Aim of the exercise -> Only the lines from the one containing "Find the location of a particular element. The" through the last line of the data below belong in your answer, copied exactly and without pictures.

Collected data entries

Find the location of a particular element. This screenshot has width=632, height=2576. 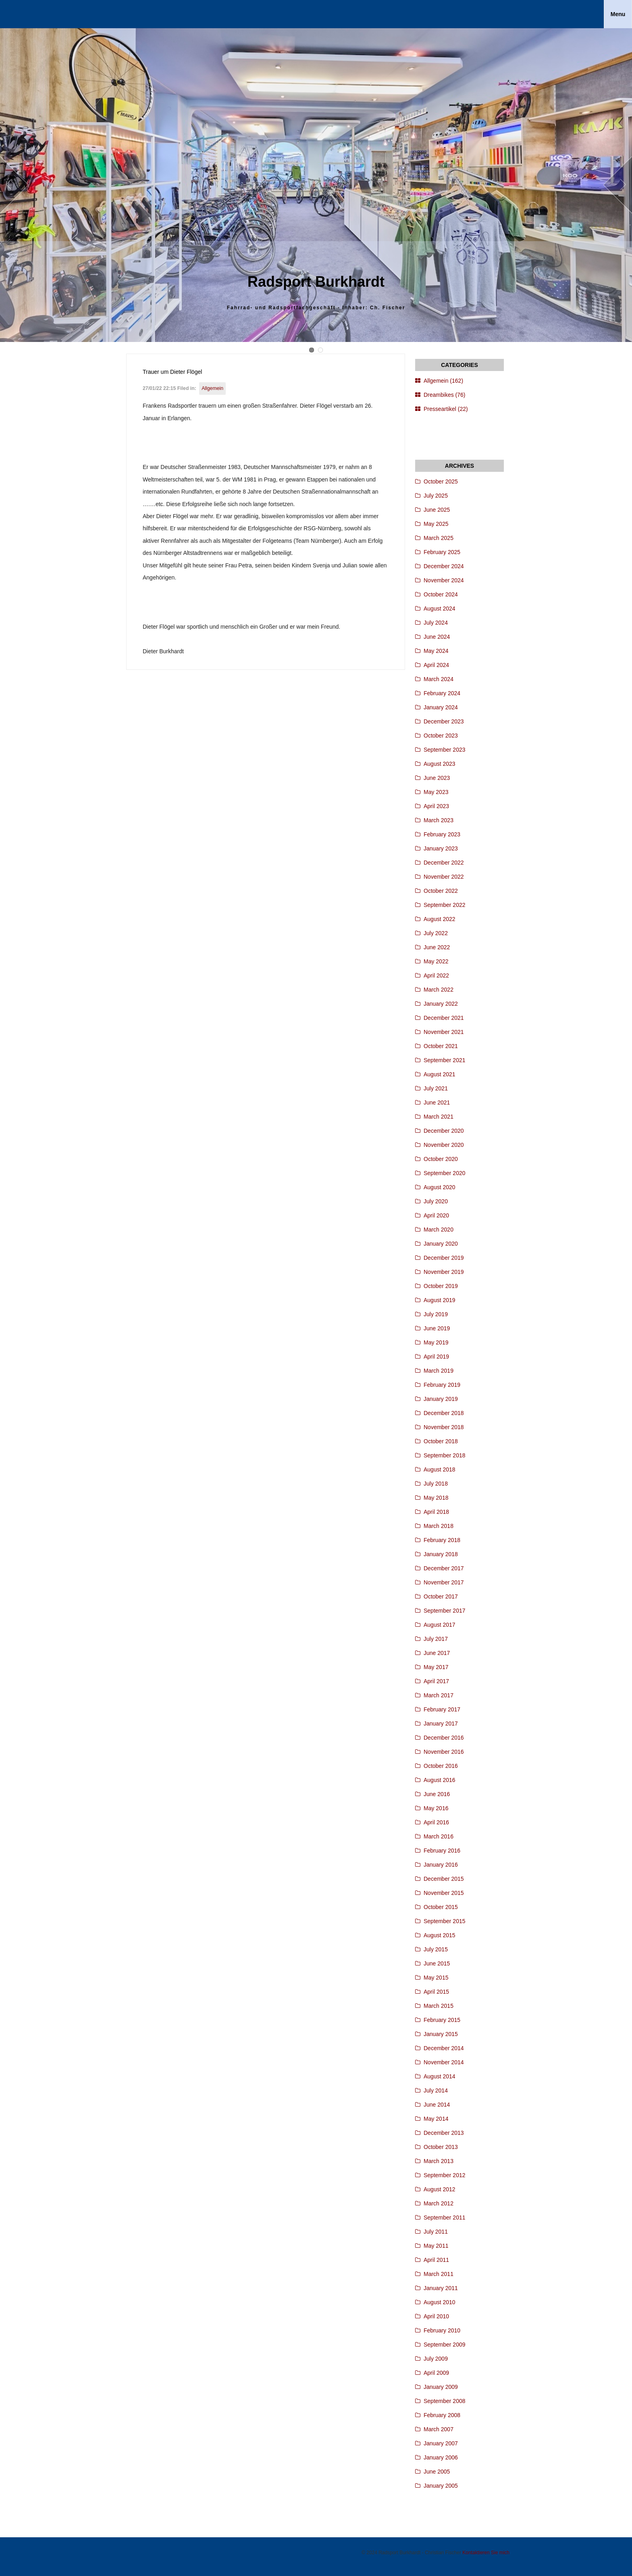

February 2019 is located at coordinates (442, 1385).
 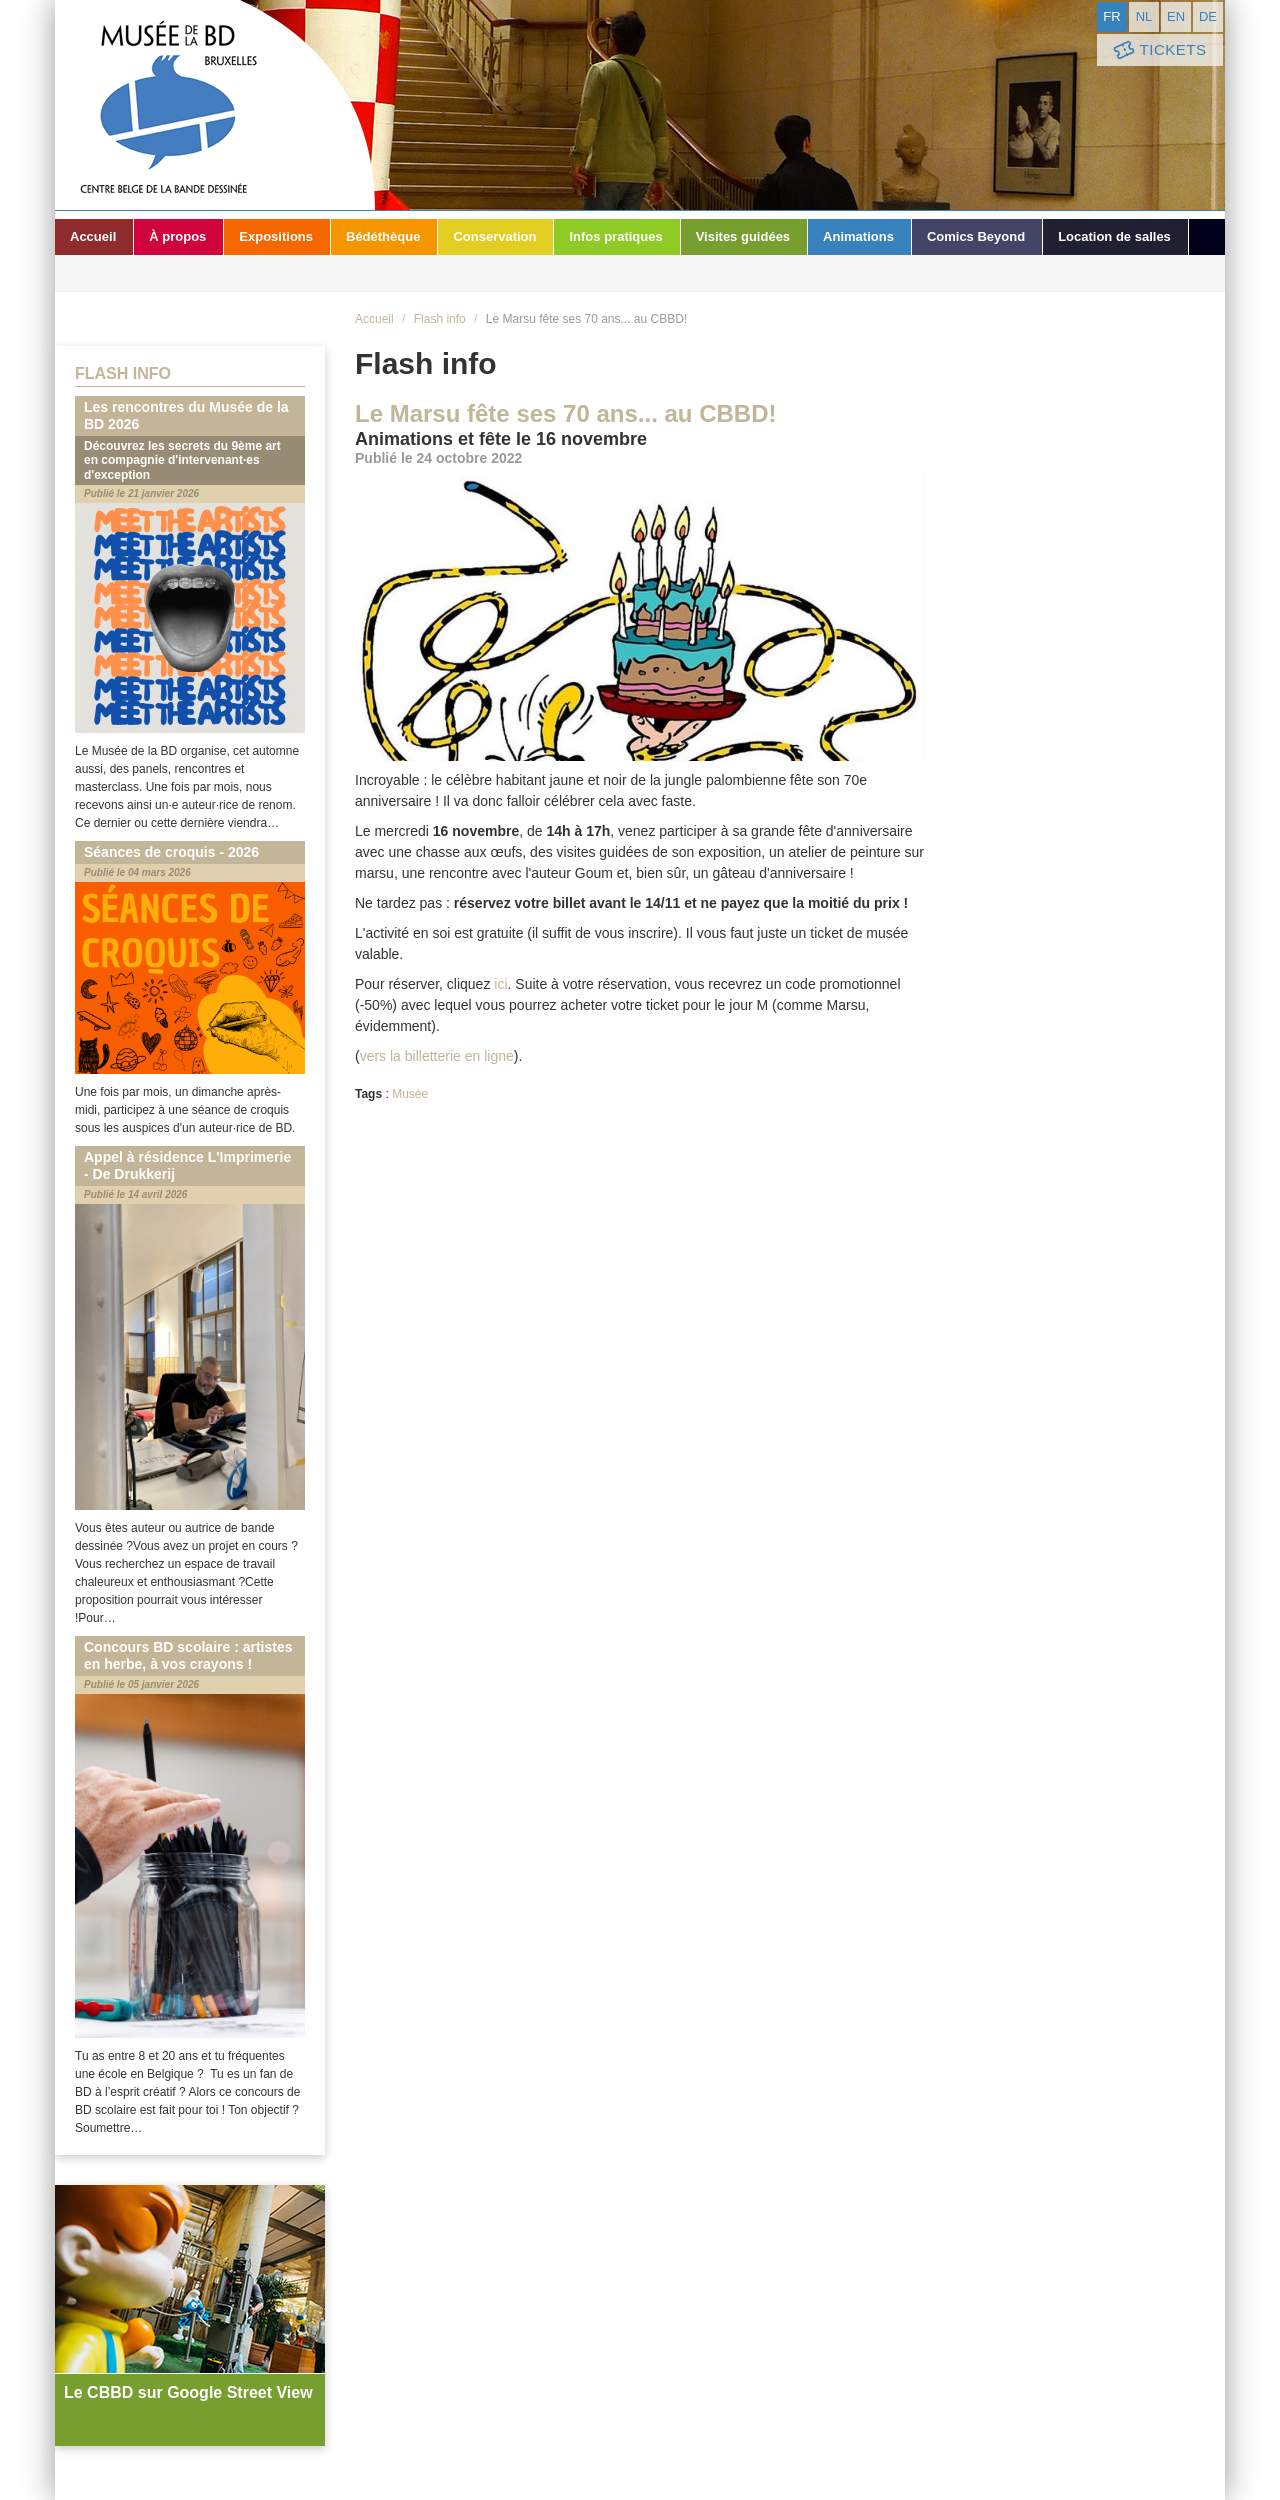 What do you see at coordinates (500, 984) in the screenshot?
I see `ici` at bounding box center [500, 984].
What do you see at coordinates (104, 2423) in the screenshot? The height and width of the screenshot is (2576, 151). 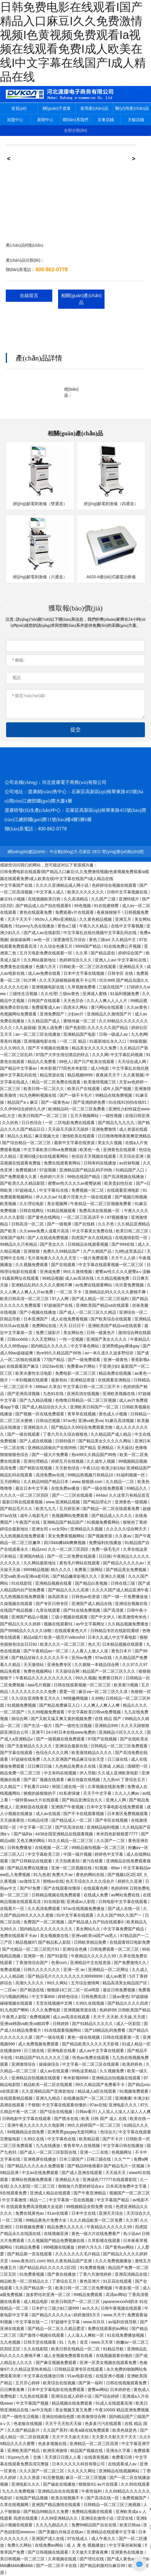 I see `色多多污污在线观看` at bounding box center [104, 2423].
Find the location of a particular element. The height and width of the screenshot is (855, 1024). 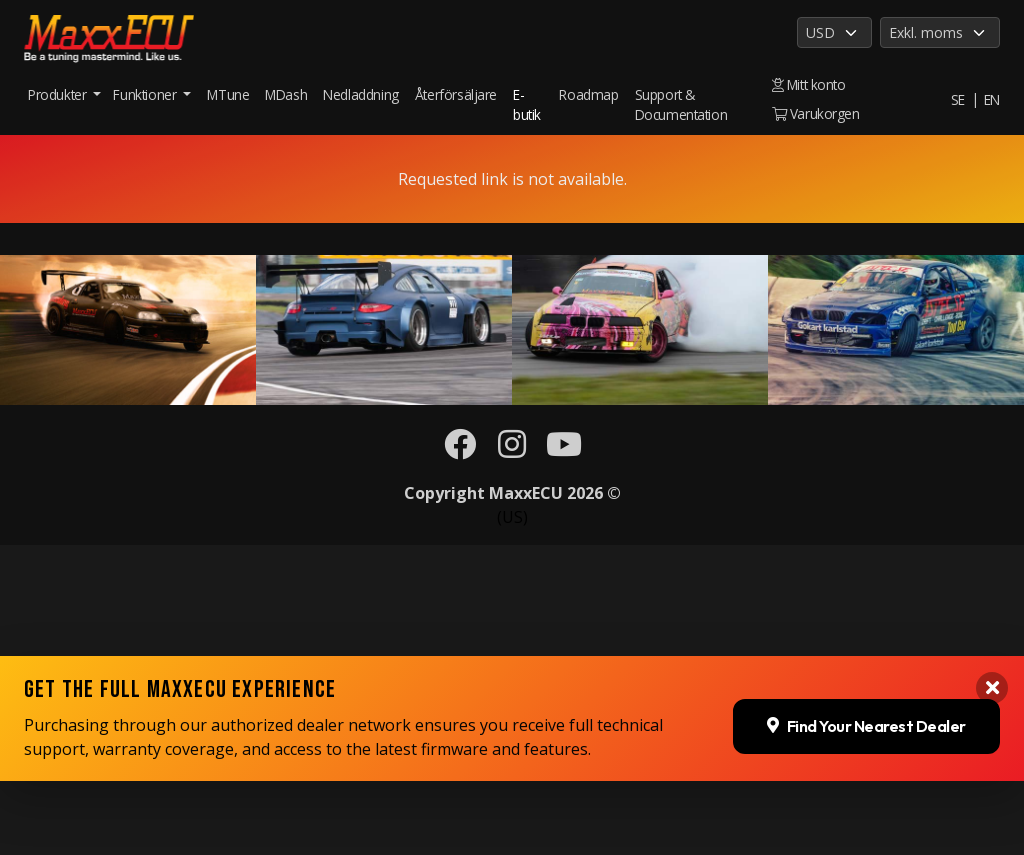

Nedladdning is located at coordinates (361, 94).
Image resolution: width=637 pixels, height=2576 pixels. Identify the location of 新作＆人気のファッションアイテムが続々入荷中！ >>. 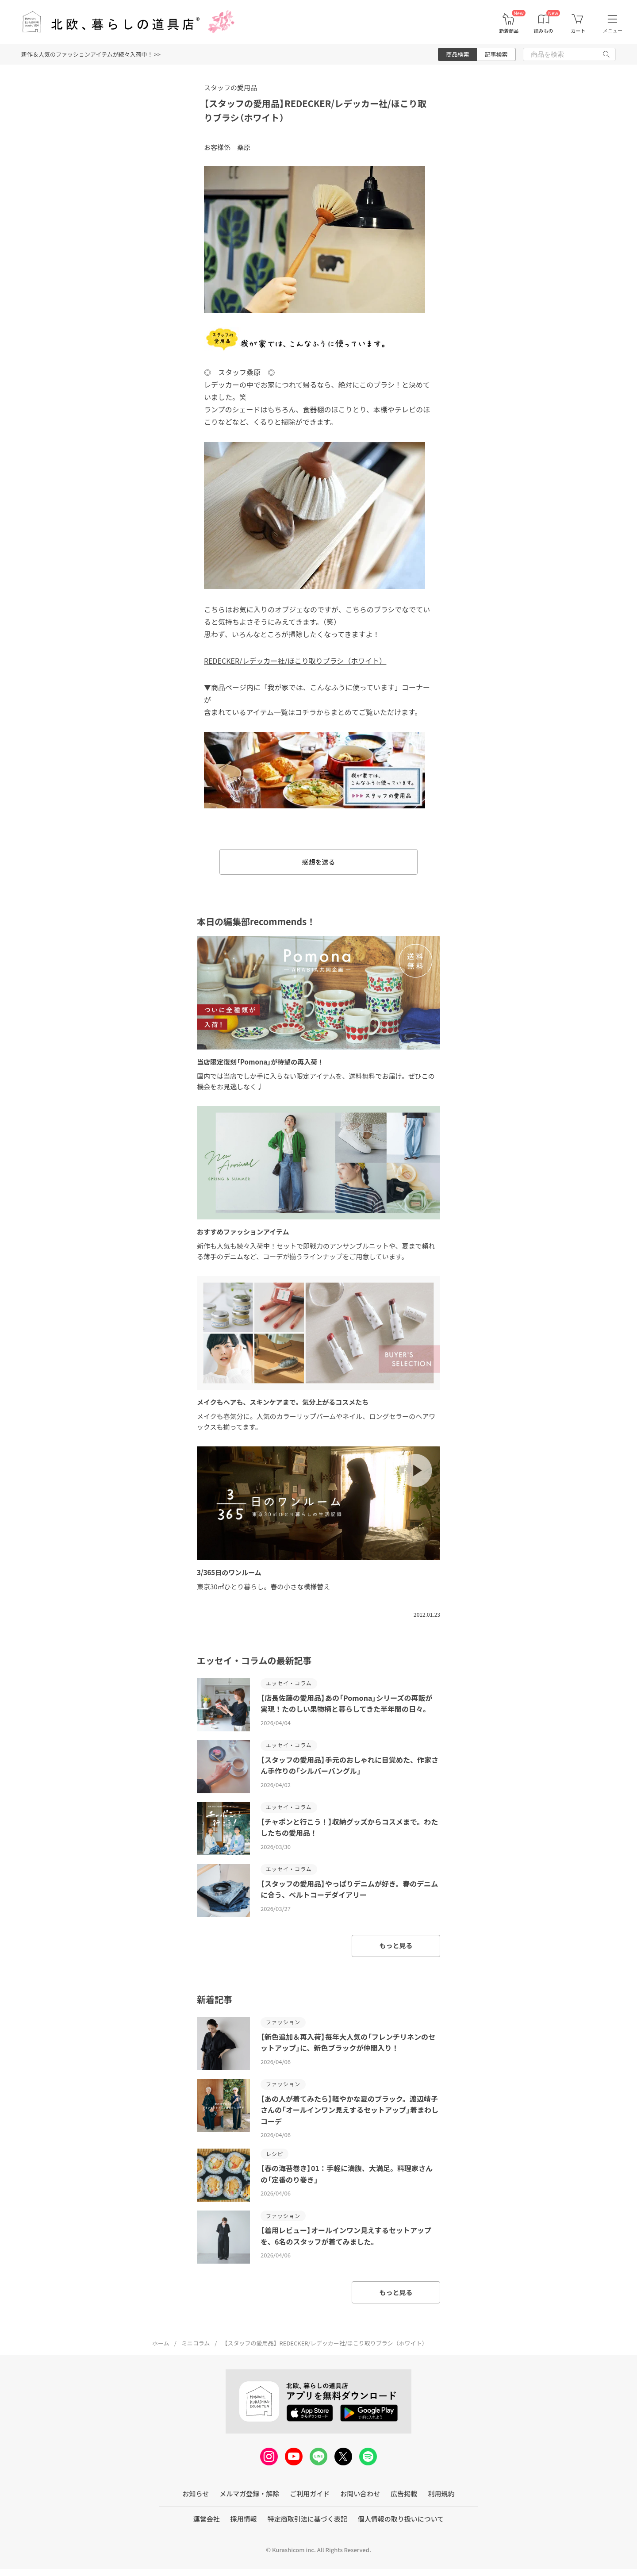
(91, 54).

Exercise answer ->
Find the location of a particular element. The height and width of the screenshot is (855, 1024). 

Nedladdning is located at coordinates (361, 94).
Image resolution: width=637 pixels, height=2576 pixels. Identify the location of 新作＆人気のファッションアイテムが続々入荷中！ >>. 
(91, 54).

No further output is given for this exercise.